9:A Little Talk With An Stranger

737 62 48
                                    

Merabalar.
Keyifli okumalar.
*******************************

Kuzey Lilian köyünün ruh hali artık eskisi gibiydi. Köylüler yastan çıkmış,esir olan omegalardan bazıları diplomasi yoluyla yada kral ve kraliçeye olan saygılar neticesinde geri verilmişti. Hayatını kaybedenler ise onurlu kişiler olarak anılıp defin edilmişti. Anlayacağınız artık hayat eskiye dönmüştü.

Ron ise bundan keyif alamıyordu. Geri dönüşü olmayan bir yola girmişti,zengin bir duke'ün oğluyla nişanlayacaklardı onu. Anne ve babası Duke Krum ile konuşmuştu,Duke durumdan memnun gibi görünmese bile kabul etmişti.

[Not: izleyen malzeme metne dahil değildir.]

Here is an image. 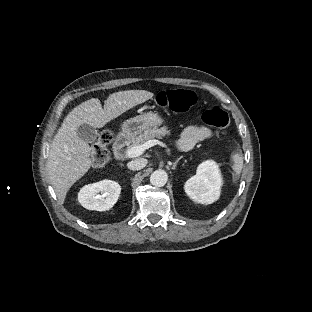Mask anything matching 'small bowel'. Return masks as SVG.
Instances as JSON below:
<instances>
[{"label":"small bowel","mask_w":312,"mask_h":312,"mask_svg":"<svg viewBox=\"0 0 312 312\" xmlns=\"http://www.w3.org/2000/svg\"><path fill=\"white\" fill-rule=\"evenodd\" d=\"M213 131L203 125H191L185 128L178 136L175 144L183 151L194 148L199 142L211 138Z\"/></svg>","instance_id":"1"}]
</instances>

Neticede oğlu Viktor Ron'u sevmişti bir kere,peşini bırakmazdı.

Ron içindeki devasa sıkıntı içinde boğuluyordu,içinden uzaklara kaçmak geçiyordu. Ama yapamazdı,Viktor bunun bedelini ailesine ödetirdi,bunu göze alamazdı. Bill ve Fleur'u tehlikeye atamazdı,Felur bir bebek bekliyordu. Olmazdı.

Evlerinin biraz ötesinde olan ormanlık alana bakarken sıkıntıyla iç çekti,abisine derdini anlatsa çare bulurdu,ama bu Viktor ile kavga etmesi demekti. Çaresi yoktu işte,çözüm bulamıyordu!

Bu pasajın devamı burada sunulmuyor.